What needs to be done.
Leaving the pictures aside, repeat every line below exactly.

[Entries taken from a collection]
※

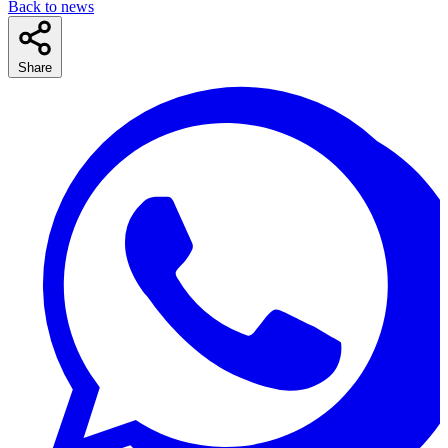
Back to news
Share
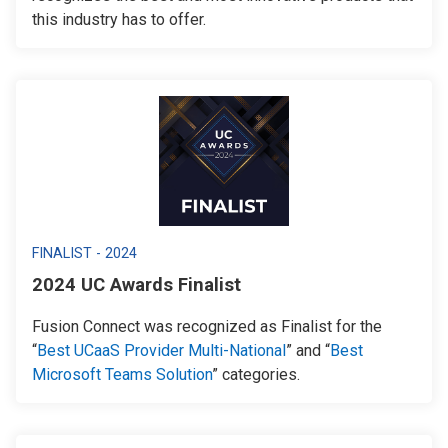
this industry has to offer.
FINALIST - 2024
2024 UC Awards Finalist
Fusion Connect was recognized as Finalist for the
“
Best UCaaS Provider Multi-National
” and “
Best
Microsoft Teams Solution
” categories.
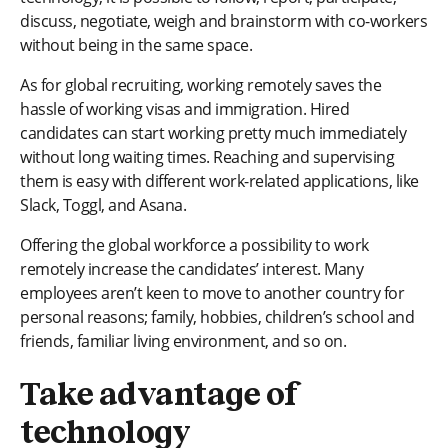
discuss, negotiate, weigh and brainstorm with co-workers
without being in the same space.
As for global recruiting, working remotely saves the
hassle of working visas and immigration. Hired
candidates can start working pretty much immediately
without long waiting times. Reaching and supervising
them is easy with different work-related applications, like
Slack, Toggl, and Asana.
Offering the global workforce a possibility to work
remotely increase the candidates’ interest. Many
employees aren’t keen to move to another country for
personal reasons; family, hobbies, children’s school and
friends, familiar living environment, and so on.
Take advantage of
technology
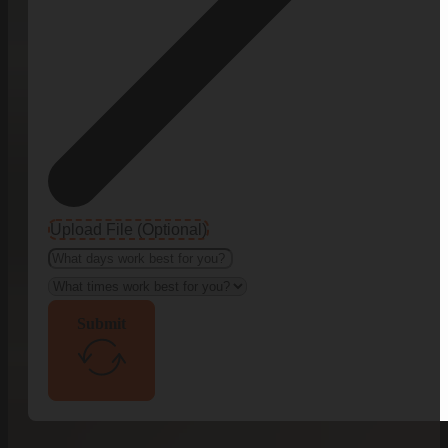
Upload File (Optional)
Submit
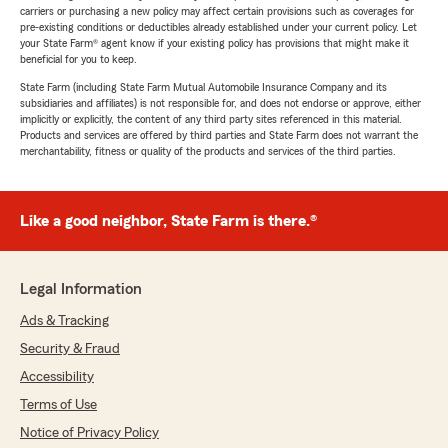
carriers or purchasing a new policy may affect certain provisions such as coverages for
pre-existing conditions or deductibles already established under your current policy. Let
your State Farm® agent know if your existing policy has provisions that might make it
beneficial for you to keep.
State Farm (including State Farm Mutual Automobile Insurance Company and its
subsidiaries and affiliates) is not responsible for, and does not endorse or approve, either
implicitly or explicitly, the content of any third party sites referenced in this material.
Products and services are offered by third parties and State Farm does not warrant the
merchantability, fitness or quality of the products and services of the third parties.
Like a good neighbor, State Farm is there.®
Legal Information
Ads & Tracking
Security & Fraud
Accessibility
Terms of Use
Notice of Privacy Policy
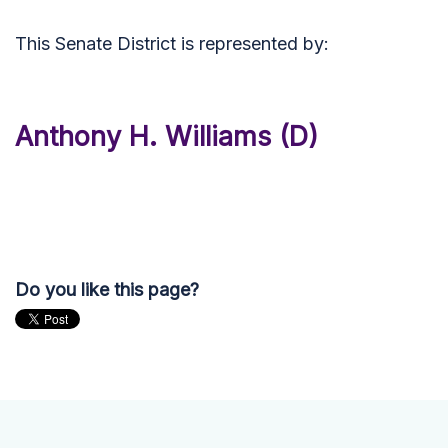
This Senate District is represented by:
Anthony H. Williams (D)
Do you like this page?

※

Your solution.
Back to news
Share
this industry has to offer.
FINALIST - 2024
2024 UC Awards Finalist
Fusion Connect was recognized as Finalist for the
“
Best UCaaS Provider Multi-National
” and “
Best
Microsoft Teams Solution
” categories.
discuss, negotiate, weigh and brainstorm with co-workers
without being in the same space.
As for global recruiting, working remotely saves the
hassle of working visas and immigration. Hired
candidates can start working pretty much immediately
without long waiting times. Reaching and supervising
them is easy with different work-related applications, like
Slack, Toggl, and Asana.
Offering the global workforce a possibility to work
remotely increase the candidates’ interest. Many
employees aren’t keen to move to another country for
personal reasons; family, hobbies, children’s school and
friends, familiar living environment, and so on.
Take advantage of
technology
Upload File (Optional)
Submit
carriers or purchasing a new policy may affect certain provisions such as coverages for
pre-existing conditions or deductibles already established under your current policy. Let
your State Farm® agent know if your existing policy has provisions that might make it
beneficial for you to keep.
State Farm (including State Farm Mutual Automobile Insurance Company and its
subsidiaries and affiliates) is not responsible for, and does not endorse or approve, either
implicitly or explicitly, the content of any third party sites referenced in this material.
Products and services are offered by third parties and State Farm does not warrant the
merchantability, fitness or quality of the products and services of the third parties.
Like a good neighbor, State Farm is there.®
Legal Information
Ads & Tracking
Security & Fraud
Accessibility
Terms of Use
Notice of Privacy Policy
This Senate District is represented by:
Anthony H. Williams (D)
Do you like this page?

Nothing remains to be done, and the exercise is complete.